Re: WebVTT feedback from Philip Jägenstedt on 2011-12-07 (public-texttracks@w3.org from December 2011)

From: Philip Jägenstedt <philipj@opera.com>
Date: Wed, 07 Dec 2011 16:22:00 +0100
To: public-texttracks@w3.org
Message-ID: <op.v54kyyqbsr6mfa@kirk>

On Tue, 06 Dec 2011 01:38:14 +0100, Ian Hickson <ian@hixie.ch> wrote:

> On Sat, 3 Dec 2011, Philip Jägenstedt wrote:
>>
>> We're going to be doing the same script detection heuristics that we do
>> on web pages. Differentiating between simplified Chinese, traditional
>> Chinese and Japanese isn't particularly hard.
>
> Can we define these for interoperability, or are they proprietary? (I
> don't imagine people writing their own small WebVTT implementations are
> going to know how to do this if we don't have a spec.)
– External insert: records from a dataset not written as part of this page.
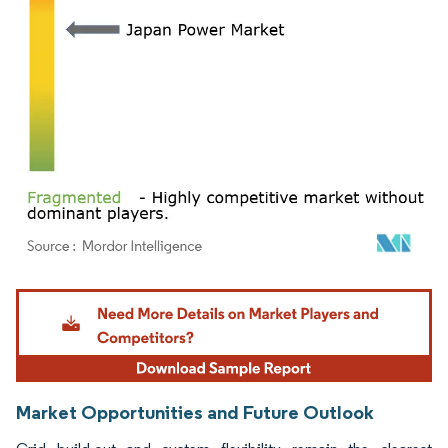
Image © Mordor Intelligence. Reuse requires attribution under CC BY 4.0.
Market Opportunities and Future Outlook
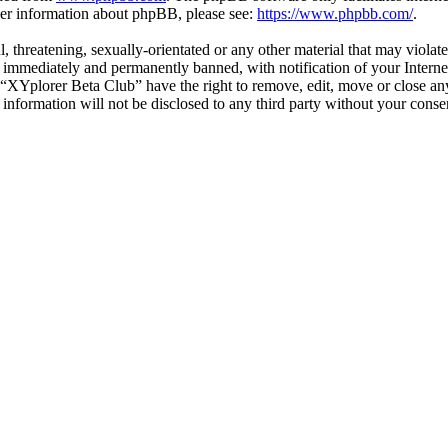
ther information about phpBB, please see:
https://www.phpbb.com/
.
l, threatening, sexually-orientated or any other material that may viola
immediately and permanently banned, with notification of your Internet
t “XYplorer Beta Club” have the right to remove, edit, move or close any
s information will not be disclosed to any third party without your con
Yes, we'd love for script detection heuristics to be specified, both for  
HTML and WebVTT.

I'm not an expert on this, but basically what we do is traverse the input  
(as unicode points) and count the number of hits for different buckets of  
script families and see which wins. For separating simplified and  
traditional Chinese (and maybe Japanese) that have a lot of overlap, I  
believe we look for common characters that are unique for each script  
(like 国 or 國) and see which class of characters wins.

What would be the appropriate way to proceed?

-- 
Philip Jägenstedt
Core Developer
Opera Software

Received on Wednesday, 7 December 2011 15:22:36 UTC